Detection dramatically reduces the spread of child sexual abuse material online, as part of a toolbox of solutions to tackle this complex crisis. In 2021 there was a significant reduction in detection by Internet companies because it was no longer legally required. As a result, the number of incidents of reporting went down, despite the fact that data shows the volume of abusive material increased.


Do these detection technologies bring risks of general mass surveillance?

No - detection technology doesn’t “read” messages. It uses technologies to flag content that is suspected to be child sexual abuse material which then undergoes a multi-step process to get verified as such, including human review. Or it uses technology that compares the digital ‘fingerprint’ of an image to a database of known child sexual abuse material. The proposed EU legislation sets out significant safeguards to ensure transparency in the use of these tools, including the input of national courts and data protection authorities.

Could these technologies wrongly flag consensually shared images or innocent pictures of children in a bathtub?

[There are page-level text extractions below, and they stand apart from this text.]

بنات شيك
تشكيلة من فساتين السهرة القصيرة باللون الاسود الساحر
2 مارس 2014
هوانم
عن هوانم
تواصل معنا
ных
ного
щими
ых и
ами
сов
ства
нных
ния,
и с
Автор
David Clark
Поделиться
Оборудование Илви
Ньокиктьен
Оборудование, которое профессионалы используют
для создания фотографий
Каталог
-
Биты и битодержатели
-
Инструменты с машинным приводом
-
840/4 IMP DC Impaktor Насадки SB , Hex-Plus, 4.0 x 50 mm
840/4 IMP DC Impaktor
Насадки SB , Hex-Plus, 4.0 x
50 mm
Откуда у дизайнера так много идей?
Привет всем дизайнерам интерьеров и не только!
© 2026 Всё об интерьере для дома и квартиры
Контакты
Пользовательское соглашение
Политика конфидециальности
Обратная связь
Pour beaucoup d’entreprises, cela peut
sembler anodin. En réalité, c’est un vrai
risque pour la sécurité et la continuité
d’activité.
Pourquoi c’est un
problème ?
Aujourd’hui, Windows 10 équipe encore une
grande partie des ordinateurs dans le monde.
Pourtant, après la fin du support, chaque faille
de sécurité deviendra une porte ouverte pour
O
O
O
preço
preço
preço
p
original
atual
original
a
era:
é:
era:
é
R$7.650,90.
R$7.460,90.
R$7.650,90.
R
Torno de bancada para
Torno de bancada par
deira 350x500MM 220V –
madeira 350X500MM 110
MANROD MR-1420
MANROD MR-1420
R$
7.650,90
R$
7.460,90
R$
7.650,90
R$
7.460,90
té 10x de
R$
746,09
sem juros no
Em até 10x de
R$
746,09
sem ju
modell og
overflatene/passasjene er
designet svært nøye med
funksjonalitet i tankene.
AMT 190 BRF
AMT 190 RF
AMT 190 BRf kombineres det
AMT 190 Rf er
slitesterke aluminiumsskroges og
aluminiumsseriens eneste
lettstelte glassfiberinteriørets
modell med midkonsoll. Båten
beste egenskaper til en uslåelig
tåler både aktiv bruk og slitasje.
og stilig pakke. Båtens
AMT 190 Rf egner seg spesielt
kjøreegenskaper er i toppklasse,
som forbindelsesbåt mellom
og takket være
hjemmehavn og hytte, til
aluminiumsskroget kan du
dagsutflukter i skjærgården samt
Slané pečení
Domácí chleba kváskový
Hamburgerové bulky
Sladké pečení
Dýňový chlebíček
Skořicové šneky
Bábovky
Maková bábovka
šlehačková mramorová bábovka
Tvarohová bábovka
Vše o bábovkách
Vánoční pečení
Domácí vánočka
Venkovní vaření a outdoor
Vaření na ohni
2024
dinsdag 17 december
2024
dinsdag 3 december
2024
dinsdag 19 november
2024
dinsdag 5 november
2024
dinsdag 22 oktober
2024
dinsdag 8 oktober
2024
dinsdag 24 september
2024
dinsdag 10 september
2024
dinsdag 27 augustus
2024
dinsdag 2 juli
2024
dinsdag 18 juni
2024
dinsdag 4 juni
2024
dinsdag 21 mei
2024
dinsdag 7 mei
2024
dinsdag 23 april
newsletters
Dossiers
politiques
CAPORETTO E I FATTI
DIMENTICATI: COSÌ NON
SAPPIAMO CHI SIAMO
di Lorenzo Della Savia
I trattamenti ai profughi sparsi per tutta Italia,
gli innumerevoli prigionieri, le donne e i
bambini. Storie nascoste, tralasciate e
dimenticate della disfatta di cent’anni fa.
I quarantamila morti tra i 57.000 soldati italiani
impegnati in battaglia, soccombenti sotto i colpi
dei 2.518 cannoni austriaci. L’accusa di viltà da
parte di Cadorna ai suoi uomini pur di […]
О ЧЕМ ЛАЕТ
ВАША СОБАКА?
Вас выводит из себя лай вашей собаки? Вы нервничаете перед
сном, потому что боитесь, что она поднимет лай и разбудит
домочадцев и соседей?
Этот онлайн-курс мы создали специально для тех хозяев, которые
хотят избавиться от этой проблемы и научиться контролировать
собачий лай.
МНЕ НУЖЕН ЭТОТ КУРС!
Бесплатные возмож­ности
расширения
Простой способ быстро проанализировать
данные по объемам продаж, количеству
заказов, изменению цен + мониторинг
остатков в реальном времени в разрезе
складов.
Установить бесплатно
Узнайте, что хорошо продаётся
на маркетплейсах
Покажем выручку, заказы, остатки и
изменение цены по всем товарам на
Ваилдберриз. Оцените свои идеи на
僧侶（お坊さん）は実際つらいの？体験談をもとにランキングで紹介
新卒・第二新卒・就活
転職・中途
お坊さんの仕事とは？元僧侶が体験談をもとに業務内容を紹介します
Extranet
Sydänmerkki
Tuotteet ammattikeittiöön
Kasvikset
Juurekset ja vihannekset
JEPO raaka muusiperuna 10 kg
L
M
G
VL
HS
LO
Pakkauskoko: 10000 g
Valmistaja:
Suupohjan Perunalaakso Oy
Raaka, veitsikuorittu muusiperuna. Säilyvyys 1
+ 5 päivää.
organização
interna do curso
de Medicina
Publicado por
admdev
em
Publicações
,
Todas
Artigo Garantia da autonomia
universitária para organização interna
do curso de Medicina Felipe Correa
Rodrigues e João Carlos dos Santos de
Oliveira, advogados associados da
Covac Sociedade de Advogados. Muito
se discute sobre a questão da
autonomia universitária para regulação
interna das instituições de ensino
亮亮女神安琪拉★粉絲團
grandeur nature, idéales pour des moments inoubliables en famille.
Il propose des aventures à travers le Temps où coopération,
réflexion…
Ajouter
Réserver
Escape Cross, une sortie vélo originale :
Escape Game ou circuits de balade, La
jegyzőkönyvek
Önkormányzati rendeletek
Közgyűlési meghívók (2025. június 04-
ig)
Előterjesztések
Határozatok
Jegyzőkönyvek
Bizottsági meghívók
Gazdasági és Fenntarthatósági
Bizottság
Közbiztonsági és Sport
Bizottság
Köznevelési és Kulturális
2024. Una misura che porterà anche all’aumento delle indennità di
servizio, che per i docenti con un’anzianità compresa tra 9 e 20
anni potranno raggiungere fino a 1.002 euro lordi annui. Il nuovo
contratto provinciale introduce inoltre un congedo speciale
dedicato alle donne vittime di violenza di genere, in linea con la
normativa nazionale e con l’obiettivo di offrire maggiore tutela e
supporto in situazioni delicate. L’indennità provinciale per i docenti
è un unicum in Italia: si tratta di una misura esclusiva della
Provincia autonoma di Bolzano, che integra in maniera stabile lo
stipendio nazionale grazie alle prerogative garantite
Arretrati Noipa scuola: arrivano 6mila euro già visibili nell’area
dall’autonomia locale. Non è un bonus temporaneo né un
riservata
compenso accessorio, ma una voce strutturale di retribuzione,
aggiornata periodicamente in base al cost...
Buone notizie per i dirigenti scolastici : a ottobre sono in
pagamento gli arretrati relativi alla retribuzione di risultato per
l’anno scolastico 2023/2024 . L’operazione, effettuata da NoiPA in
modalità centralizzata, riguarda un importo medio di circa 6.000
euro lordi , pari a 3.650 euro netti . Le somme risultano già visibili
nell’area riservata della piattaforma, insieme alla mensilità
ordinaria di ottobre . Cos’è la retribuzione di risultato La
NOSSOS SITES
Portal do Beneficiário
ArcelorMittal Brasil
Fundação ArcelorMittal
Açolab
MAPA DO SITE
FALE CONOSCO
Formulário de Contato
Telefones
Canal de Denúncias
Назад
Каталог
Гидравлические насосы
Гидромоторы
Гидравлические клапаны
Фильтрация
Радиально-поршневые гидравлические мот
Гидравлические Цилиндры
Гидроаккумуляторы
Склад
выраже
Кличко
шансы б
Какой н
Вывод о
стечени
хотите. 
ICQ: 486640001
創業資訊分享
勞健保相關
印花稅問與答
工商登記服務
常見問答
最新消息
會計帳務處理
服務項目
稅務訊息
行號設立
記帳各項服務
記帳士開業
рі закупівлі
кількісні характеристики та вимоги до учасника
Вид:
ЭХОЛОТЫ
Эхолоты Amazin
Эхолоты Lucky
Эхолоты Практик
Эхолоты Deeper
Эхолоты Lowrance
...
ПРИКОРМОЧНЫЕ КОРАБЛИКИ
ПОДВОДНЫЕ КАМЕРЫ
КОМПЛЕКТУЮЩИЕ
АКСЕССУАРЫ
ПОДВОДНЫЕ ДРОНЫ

No - these tools are specifically trained to not find innocent “kid in the bathtub”-type images. They are trained on material that is known to be child sexual abuse material, which is compared with adult pornography and benign images, which means it can specifically tell the difference between them and ensure that benign images are not misinterpreted.

Will governments be able to use the technology to prosecute other behaviours?

Under the proposal, the 'EU centre to prevent and combat child sexual abuse' will provide access to accredited state of the art tech which by design can only detect child sexual abuse.

What’s more, their use will only be permitted on a case by case basis under the review of public authorities and national courts.